<<<<

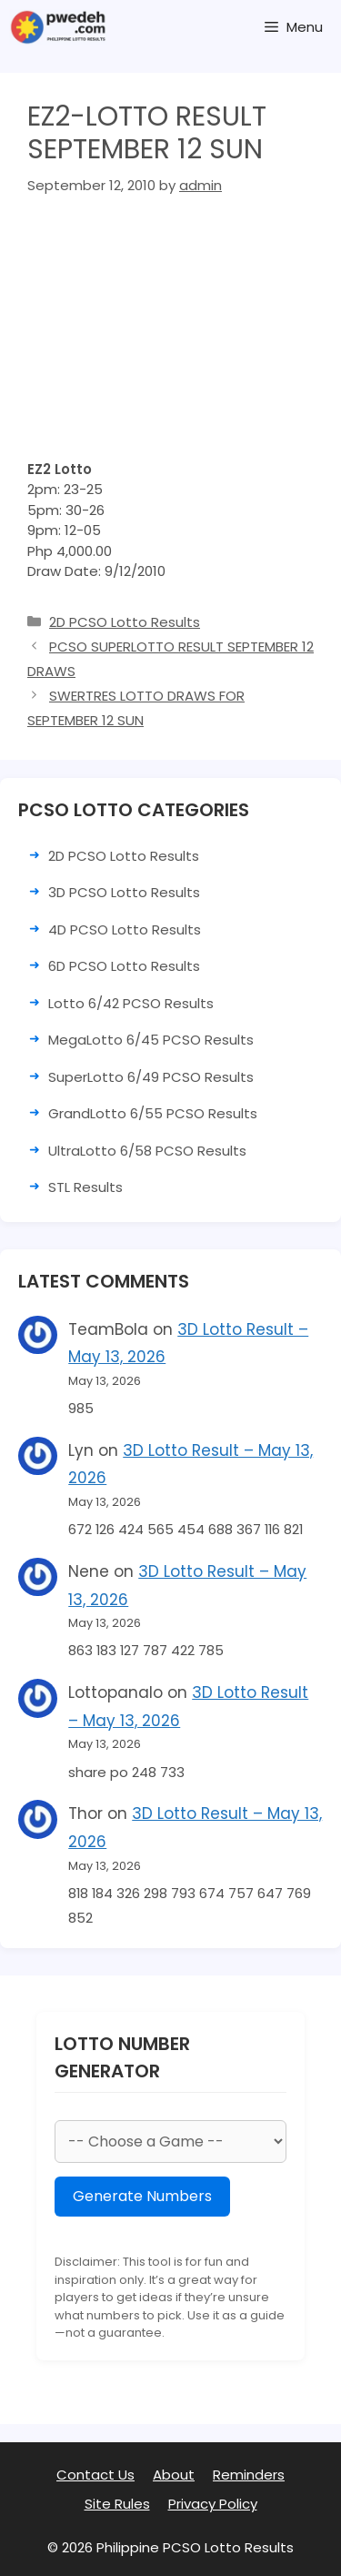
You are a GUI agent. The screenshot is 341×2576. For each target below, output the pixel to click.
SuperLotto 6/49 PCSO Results (151, 1076)
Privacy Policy (212, 2503)
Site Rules (117, 2503)
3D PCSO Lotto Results (124, 892)
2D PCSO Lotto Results (124, 621)
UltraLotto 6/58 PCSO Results (147, 1150)
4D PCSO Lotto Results (124, 929)
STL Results (85, 1187)
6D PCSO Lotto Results (124, 965)
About (174, 2474)
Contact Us (95, 2474)
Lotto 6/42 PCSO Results (131, 1003)
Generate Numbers (142, 2196)
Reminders (249, 2474)
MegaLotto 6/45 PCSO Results (151, 1039)
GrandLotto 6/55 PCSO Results (152, 1113)
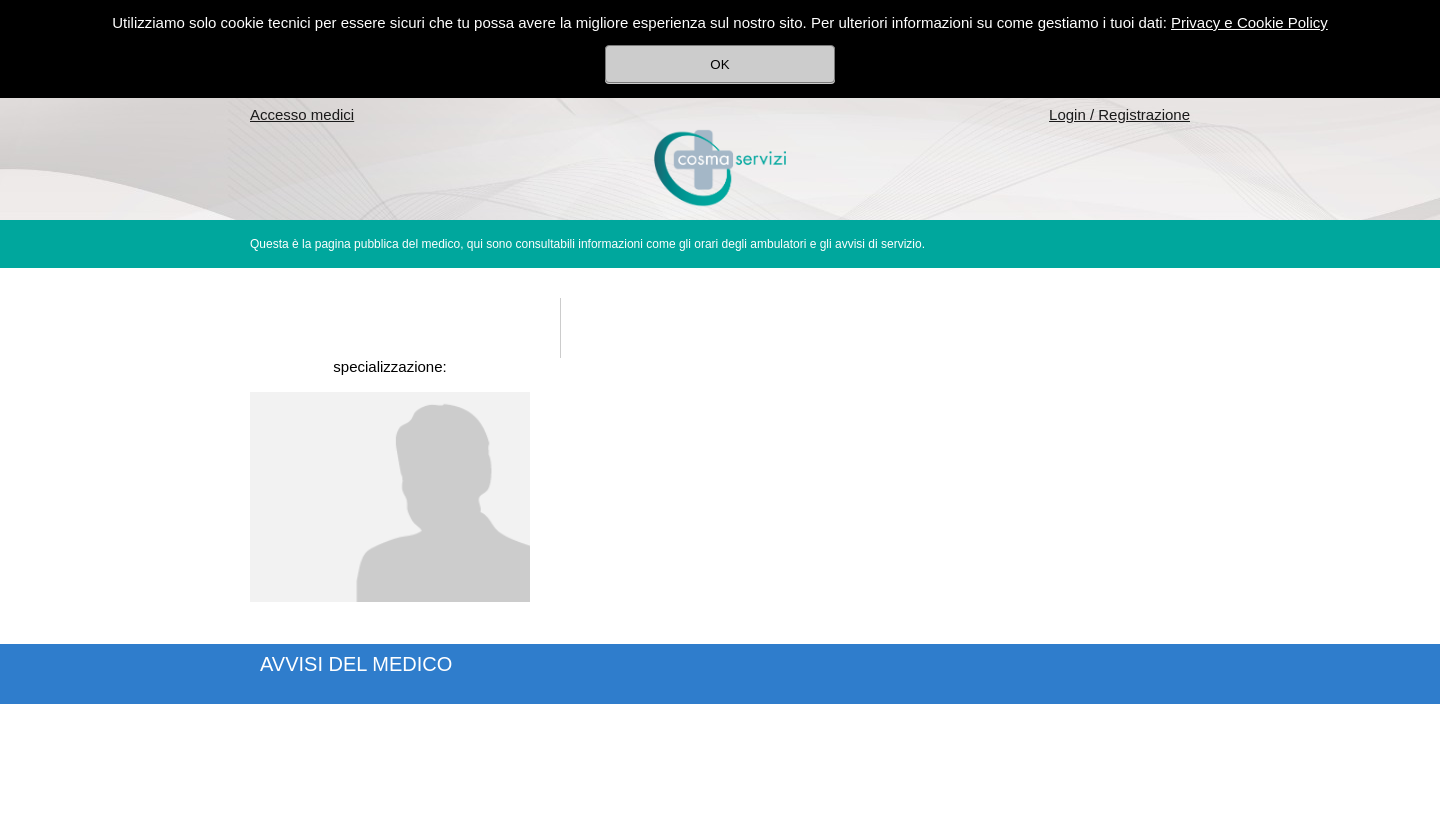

>>>>

Please write out all of the material above without changing a word, and omit any pictures.

You are a GUI agent. The screenshot is 341×2576. For each target below, output the pixel to click.
SuperLotto 6/49 PCSO Results (151, 1076)
Privacy Policy (212, 2503)
Site Rules (117, 2503)
3D PCSO Lotto Results (124, 892)
2D PCSO Lotto Results (124, 621)
UltraLotto 6/58 PCSO Results (147, 1150)
4D PCSO Lotto Results (124, 929)
STL Results (85, 1187)
6D PCSO Lotto Results (124, 965)
About (174, 2474)
Contact Us (95, 2474)
Lotto 6/42 PCSO Results (131, 1003)
Generate Numbers (142, 2196)
Reminders (249, 2474)
MegaLotto 6/45 PCSO Results (151, 1039)
GrandLotto 6/55 PCSO Results (152, 1113)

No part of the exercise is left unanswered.